During the surgery, the UCL and GOSH scientists used a technique called “molecular imaging,” which involves injecting chemicals into the bloodstream that act as imaging probes. These chemicals are attracted to cancer cells in the body, and once attached, the probes light up through a process called “fluorescence,” which in turn causes the tumor to light up. The technique, used in preclinical testing in mice, successfully revealed part of a tumor that had not been removed during surgery.

Next, the team wanted to test whether they could improve the visual quality of the images by using a “new” type of light, short wave infrared light (SWIR), which has only recently become accessible to scientists thanks to new technology.

To do this, they used a special high-definition camera to capture SWIR fluorescence. SWIR is invisible to the naked eye and has a longer wavelength than visible light, allowing it to penetrate deeper into tissue and produce sharper, more detailed images. Using this technique, the surgeons were able to distinguish between cancerous growths and healthy tissue during preclinical testing.

Better treatment

Neuroblastoma is an aggressive childhood cancer and is responsible for about 15 percent of childhood cancer deaths. In about a third of patients, the cancer has already spread to other parts of the body at the time of diagnosis, making it more difficult to treat.

Team leader Dr. Stefano Giuliani, pediatric surgeon at Great Ormond Street Hospital: “Surgery to remove neuroblastoma requires a delicate balance. Remove too little and the tumor may grow back, but remove too much and the surgeon risks damaging surrounding blood vessels, nerves and other healthy organs. The technique effectively illuminates the tumor, allowing surgeons to remove it with unprecedented precision.
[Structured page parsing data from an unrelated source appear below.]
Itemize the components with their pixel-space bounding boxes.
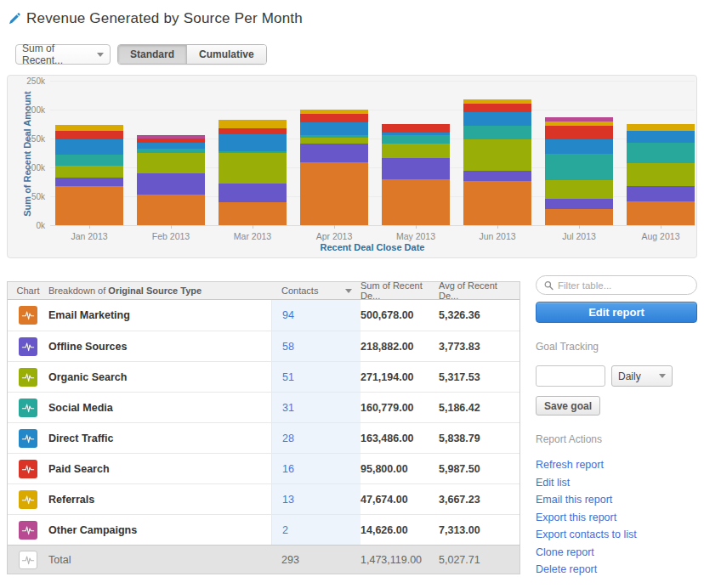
bar-segment-offline-sources[interactable] (219, 184, 287, 202)
bar-segment-email-marketing[interactable] (219, 202, 287, 225)
save-goal-button[interactable]: Save goal (536, 396, 600, 416)
avg-value: 3,773.83 (439, 331, 519, 361)
x-tick (253, 225, 253, 229)
bar-segment-referrals[interactable] (627, 124, 695, 131)
bar-segment-email-marketing[interactable] (545, 209, 613, 225)
contacts-link[interactable]: 31 (282, 402, 294, 414)
action-link-delete-report[interactable]: Delete report (536, 561, 697, 579)
bar-segment-offline-sources[interactable] (627, 186, 695, 201)
stacked-bar-chart-panel: Sum of Recent Deal Amount 0k50k100k150k2… (7, 75, 697, 258)
goal-frequency-select[interactable]: Daily (611, 365, 673, 387)
breakdown-bold: Original Source Type (108, 286, 202, 296)
bar-segment-offline-sources[interactable] (382, 158, 450, 179)
stacked-bar-apr-2013[interactable] (300, 110, 368, 225)
bar-segment-email-marketing[interactable] (627, 201, 695, 225)
bar-segment-organic-search[interactable] (300, 138, 368, 144)
bar-segment-organic-search[interactable] (627, 163, 695, 186)
bar-segment-social-media[interactable] (382, 135, 450, 144)
contacts-link[interactable]: 94 (282, 309, 294, 321)
bar-segment-offline-sources[interactable] (545, 199, 613, 209)
bar-segment-referrals[interactable] (55, 125, 123, 131)
avg-value: 5,317.53 (439, 362, 519, 392)
x-tick (416, 225, 417, 229)
edit-pencil-icon[interactable] (9, 13, 20, 25)
bar-segment-email-marketing[interactable] (382, 179, 450, 225)
stacked-bar-feb-2013[interactable] (137, 135, 205, 225)
total-sum: 1,473,119.00 (361, 546, 439, 574)
bar-segment-referrals[interactable] (219, 120, 287, 128)
col-header-contacts[interactable]: Contacts (271, 282, 361, 299)
bar-segment-social-media[interactable] (463, 126, 531, 139)
contacts-link[interactable]: 28 (282, 433, 294, 444)
toggle-cumulative-button[interactable]: Cumulative (186, 45, 266, 64)
bar-segment-paid-search[interactable] (55, 131, 123, 139)
action-link-refresh-report[interactable]: Refresh report (536, 456, 697, 474)
contacts-link[interactable]: 58 (282, 341, 294, 353)
bar-segment-offline-sources[interactable] (300, 144, 368, 162)
bar-segment-organic-search[interactable] (382, 144, 450, 158)
bar-segment-direct-traffic[interactable] (627, 131, 695, 143)
bar-segment-direct-traffic[interactable] (219, 134, 287, 151)
contacts-link[interactable]: 13 (282, 494, 294, 506)
stacked-bar-jul-2013[interactable] (545, 117, 613, 225)
search-icon (544, 280, 554, 291)
stacked-bar-mar-2013[interactable] (219, 120, 287, 225)
bar-segment-direct-traffic[interactable] (137, 143, 205, 149)
table-row-email-marketing: Email Marketing94500,678.005,326.36 (8, 300, 519, 331)
action-link-clone-report[interactable]: Clone report (536, 544, 697, 562)
bar-segment-offline-sources[interactable] (463, 171, 531, 181)
bar-segment-email-marketing[interactable] (137, 195, 205, 225)
bar-segment-direct-traffic[interactable] (545, 139, 613, 154)
bar-segment-paid-search[interactable] (463, 104, 531, 112)
bar-segment-email-marketing[interactable] (463, 181, 531, 225)
bar-segment-direct-traffic[interactable] (55, 139, 123, 155)
action-link-export-contacts-to-list[interactable]: Export contacts to list (536, 526, 697, 544)
bar-segment-organic-search[interactable] (545, 180, 613, 199)
bar-segment-offline-sources[interactable] (55, 178, 123, 186)
bar-segment-paid-search[interactable] (300, 114, 368, 122)
table-header-row: Chart Breakdown of Original Source Type … (8, 282, 519, 300)
sum-value: 14,626.00 (361, 515, 439, 545)
sparkline-icon (19, 306, 37, 325)
x-tick (334, 225, 335, 229)
action-link-email-this-report[interactable]: Email this report (536, 491, 697, 509)
stacked-bar-may-2013[interactable] (382, 124, 450, 225)
contacts-link[interactable]: 51 (282, 371, 294, 383)
bar-segment-organic-search[interactable] (463, 139, 531, 171)
avg-value: 7,313.00 (439, 515, 519, 545)
stacked-bar-aug-2013[interactable] (627, 124, 695, 225)
stacked-bar-jun-2013[interactable] (463, 99, 531, 225)
bar-segment-organic-search[interactable] (219, 153, 287, 184)
contacts-link[interactable]: 16 (282, 463, 294, 475)
goal-frequency-value: Daily (618, 370, 641, 382)
action-link-edit-list[interactable]: Edit list (536, 474, 697, 492)
avg-value: 5,326.36 (439, 300, 519, 331)
metric-dropdown[interactable]: Sum of Recent... (15, 44, 111, 65)
bar-segment-offline-sources[interactable] (137, 173, 205, 195)
bar-segment-social-media[interactable] (545, 154, 613, 180)
bar-segment-direct-traffic[interactable] (300, 122, 368, 135)
sparkline-icon (19, 399, 37, 417)
bar-segment-paid-search[interactable] (382, 124, 450, 133)
filter-table-input[interactable] (558, 280, 689, 291)
source-label: Organic Search (48, 362, 271, 392)
avg-value: 5,838.79 (439, 423, 519, 453)
bar-segment-email-marketing[interactable] (55, 186, 123, 225)
chevron-down-icon (97, 53, 104, 57)
bar-segment-organic-search[interactable] (137, 153, 205, 173)
filter-table-field[interactable] (536, 275, 697, 295)
report-actions-heading: Report Actions (536, 433, 697, 445)
action-link-export-this-report[interactable]: Export this report (536, 509, 697, 527)
contacts-link[interactable]: 2 (282, 524, 288, 536)
bar-segment-direct-traffic[interactable] (463, 112, 531, 126)
toggle-standard-button[interactable]: Standard (118, 45, 186, 64)
bar-segment-paid-search[interactable] (545, 126, 613, 139)
stacked-bar-jan-2013[interactable] (55, 125, 123, 225)
bar-segment-organic-search[interactable] (55, 166, 123, 178)
goal-amount-input[interactable] (536, 365, 605, 387)
bar-segment-email-marketing[interactable] (300, 162, 368, 225)
bar-segment-social-media[interactable] (55, 155, 123, 166)
edit-report-button[interactable]: Edit report (536, 302, 697, 323)
bar-segment-social-media[interactable] (627, 143, 695, 163)
bar-segment-paid-search[interactable] (219, 128, 287, 134)
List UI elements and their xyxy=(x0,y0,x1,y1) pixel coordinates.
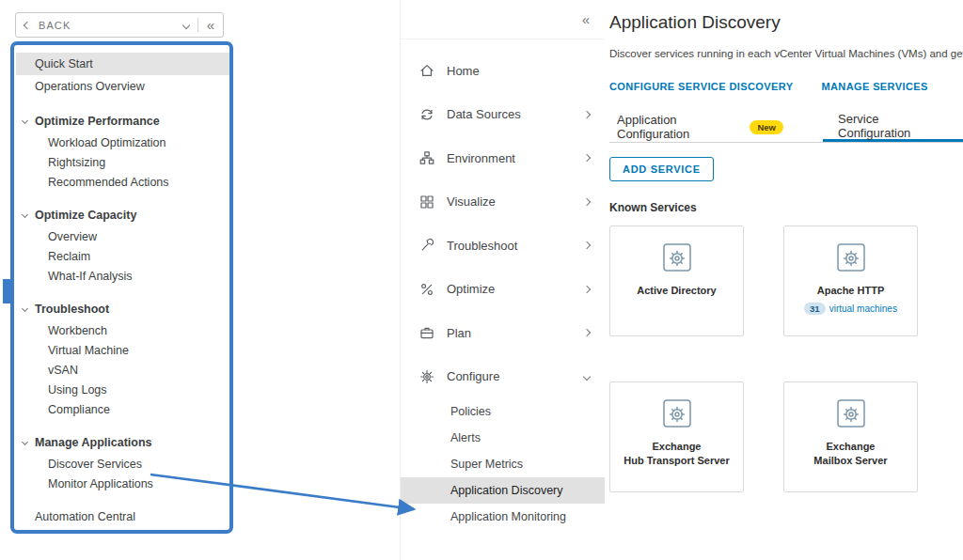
nav-item-quick-start[interactable]: Quick Start xyxy=(16,53,229,75)
nav-item-virtual-machine[interactable]: Virtual Machine xyxy=(16,340,229,360)
nav-item-operations-overview[interactable]: Operations Overview xyxy=(16,75,229,98)
sidebar-item-configure[interactable]: Configure xyxy=(401,355,605,399)
nav-item-label: Compliance xyxy=(48,403,110,416)
nav-item-compliance[interactable]: Compliance xyxy=(16,399,229,419)
chevron-right-icon xyxy=(583,111,591,118)
sidebar-item-alerts[interactable]: Alerts xyxy=(401,425,605,451)
nav-item-automation-central[interactable]: Automation Central xyxy=(16,506,229,528)
sidebar-item-policies[interactable]: Policies xyxy=(401,398,605,425)
nav-item-reclaim[interactable]: Reclaim xyxy=(16,246,229,266)
tab-application-configuration[interactable]: Application Configuration New xyxy=(609,112,791,142)
sidebar-item-optimize[interactable]: Optimize xyxy=(401,268,605,312)
nav-item-label: Reclaim xyxy=(48,250,90,263)
nav-section-optimize-performance[interactable]: Optimize Performance xyxy=(16,110,229,132)
service-card-exchange-mailbox[interactable]: Exchange Mailbox Server xyxy=(783,381,918,492)
nav-item-label: Workbench xyxy=(48,324,107,337)
nav-section-optimize-capacity[interactable]: Optimize Capacity xyxy=(16,204,229,226)
service-name: Active Directory xyxy=(637,284,716,298)
new-badge: New xyxy=(750,120,783,134)
nav-item-discover-services[interactable]: Discover Services xyxy=(16,454,229,474)
service-name-line1: Exchange xyxy=(624,440,729,454)
service-cards-grid: Active Directory Apache HTTP 31 virtual … xyxy=(609,226,918,492)
sidebar-item-environment[interactable]: Environment xyxy=(401,136,605,180)
nav-section-label: Optimize Capacity xyxy=(35,209,136,222)
left-nav-list: Quick Start Operations Overview Optimize… xyxy=(16,47,229,528)
sidebar-item-label: Environment xyxy=(447,151,584,165)
nav-item-recommended-actions[interactable]: Recommended Actions xyxy=(16,172,229,192)
visualize-icon xyxy=(419,194,434,210)
chevron-right-icon xyxy=(583,241,591,249)
chevron-right-icon xyxy=(583,329,591,336)
service-card-apache-http[interactable]: Apache HTTP 31 virtual machines xyxy=(783,226,918,336)
sidebar-item-label: Visualize xyxy=(447,194,584,209)
data-sources-icon xyxy=(419,107,434,122)
nav-item-using-logs[interactable]: Using Logs xyxy=(16,380,229,399)
nav-item-label: Quick Start xyxy=(35,57,93,70)
nav-item-monitor-applications[interactable]: Monitor Applications xyxy=(16,474,229,493)
caret-down-icon[interactable] xyxy=(182,21,189,28)
optimize-icon xyxy=(419,282,434,297)
page-description: Discover services running in each vCente… xyxy=(609,48,963,59)
chevron-down-icon xyxy=(22,210,28,217)
sidebar-subitem-label: Alerts xyxy=(450,431,481,444)
chevron-down-icon xyxy=(22,304,28,311)
sidebar-header: « xyxy=(401,0,605,39)
sidebar-item-label: Configure xyxy=(447,369,584,383)
nav-item-label: vSAN xyxy=(48,364,78,377)
nav-item-what-if-analysis[interactable]: What-If Analysis xyxy=(16,266,229,286)
gear-icon xyxy=(419,369,434,384)
nav-section-troubleshoot[interactable]: Troubleshoot xyxy=(16,298,229,320)
service-card-active-directory[interactable]: Active Directory xyxy=(609,226,744,336)
nav-item-label: Discover Services xyxy=(48,458,142,471)
nav-item-label: Automation Central xyxy=(35,510,135,523)
collapse-panel-icon[interactable]: « xyxy=(207,18,214,32)
sidebar-item-application-monitoring[interactable]: Application Monitoring xyxy=(401,504,605,530)
sidebar-subitem-label: Policies xyxy=(450,405,491,418)
nav-item-label: Virtual Machine xyxy=(48,344,129,357)
nav-item-rightsizing[interactable]: Rightsizing xyxy=(16,152,229,172)
nav-section-manage-applications[interactable]: Manage Applications xyxy=(16,431,229,454)
sidebar-item-troubleshoot[interactable]: Troubleshoot xyxy=(401,224,605,268)
home-icon xyxy=(419,63,434,78)
vm-count-row[interactable]: 31 virtual machines xyxy=(804,303,897,315)
sidebar-item-super-metrics[interactable]: Super Metrics xyxy=(401,451,605,477)
service-card-exchange-hub-transport[interactable]: Exchange Hub Transport Server xyxy=(609,381,744,492)
back-dropdown[interactable]: BACK « xyxy=(15,12,224,38)
sidebar-item-plan[interactable]: Plan xyxy=(401,311,605,355)
vm-count-label: virtual machines xyxy=(829,303,897,314)
nav-item-label: Workload Optimization xyxy=(48,136,166,149)
sidebar-item-data-sources[interactable]: Data Sources xyxy=(401,93,605,137)
main-sidebar: « Home Data Sources Environment xyxy=(400,0,605,560)
sidebar-subitem-label: Super Metrics xyxy=(450,458,523,471)
tab-service-configuration[interactable]: Service Configuration xyxy=(823,112,963,142)
add-service-button[interactable]: ADD SERVICE xyxy=(609,157,714,181)
nav-item-overview[interactable]: Overview xyxy=(16,226,229,246)
service-name: Exchange Hub Transport Server xyxy=(624,440,729,468)
chevron-left-icon xyxy=(24,21,31,28)
nav-section-label: Optimize Performance xyxy=(35,115,160,128)
tab-label: Service Configuration xyxy=(838,112,948,140)
sidebar-subitem-label: Application Discovery xyxy=(450,484,563,497)
chevron-down-icon xyxy=(583,373,591,381)
service-name-line2: Hub Transport Server xyxy=(624,454,729,468)
nav-item-label: Recommended Actions xyxy=(48,176,169,189)
nav-section-label: Troubleshoot xyxy=(35,303,109,316)
manage-services-link[interactable]: MANAGE SERVICES xyxy=(821,81,927,92)
nav-item-workload-optimization[interactable]: Workload Optimization xyxy=(16,132,229,152)
collapse-sidebar-icon[interactable]: « xyxy=(582,12,590,26)
service-name: Exchange Mailbox Server xyxy=(813,440,887,468)
nav-item-label: Using Logs xyxy=(48,383,107,397)
chevron-right-icon xyxy=(583,286,591,293)
plan-icon xyxy=(419,325,434,340)
nav-item-vsan[interactable]: vSAN xyxy=(16,360,229,380)
nav-item-workbench[interactable]: Workbench xyxy=(16,320,229,340)
sidebar-list: Home Data Sources Environment xyxy=(401,39,605,530)
environment-icon xyxy=(419,150,434,165)
sidebar-item-visualize[interactable]: Visualize xyxy=(401,180,605,225)
sidebar-item-application-discovery[interactable]: Application Discovery xyxy=(401,477,605,504)
configure-service-discovery-link[interactable]: CONFIGURE SERVICE DISCOVERY xyxy=(609,81,793,92)
tab-label: Application Configuration xyxy=(617,113,742,141)
nav-item-label: Operations Overview xyxy=(35,80,145,93)
sidebar-item-home[interactable]: Home xyxy=(401,49,605,93)
service-name-line1: Exchange xyxy=(813,440,887,454)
We hope to be able to apply this innovative technology in GOSH clinical practice as soon as possible, so that as many children as possible with a cancerous tumor can benefit from it.”

Unlike X-rays or magnetic resonance imaging (MRI), which focus on organs and bones, molecular imaging produces detailed pictures of biological processes and can be performed live during surgery, meaning clinical teams don’t have to wait for biopsy results. or culture results in disease screening.

New technologies needed

Dr. Laura Privitera from UCL: “Pediatric surgical oncology is facing an increasing need for new technologies and devices that can help visualize tumors intraoperatively. By using targeted fluorescence-guided surgery, we demonstrate the ability to safely and specifically delineate tumor margins so that they can be distinguished from surrounding healthy tissue. Fluorescence-guided surgery is a breakthrough innovation that will help surgeons perform safer and more complete resections.” Scientists from GOSH and UCL WEISS are now working to accelerate the technology’s introduction into GOSH’s operating room for the benefit of children with cancerous tumors over the next 12 months.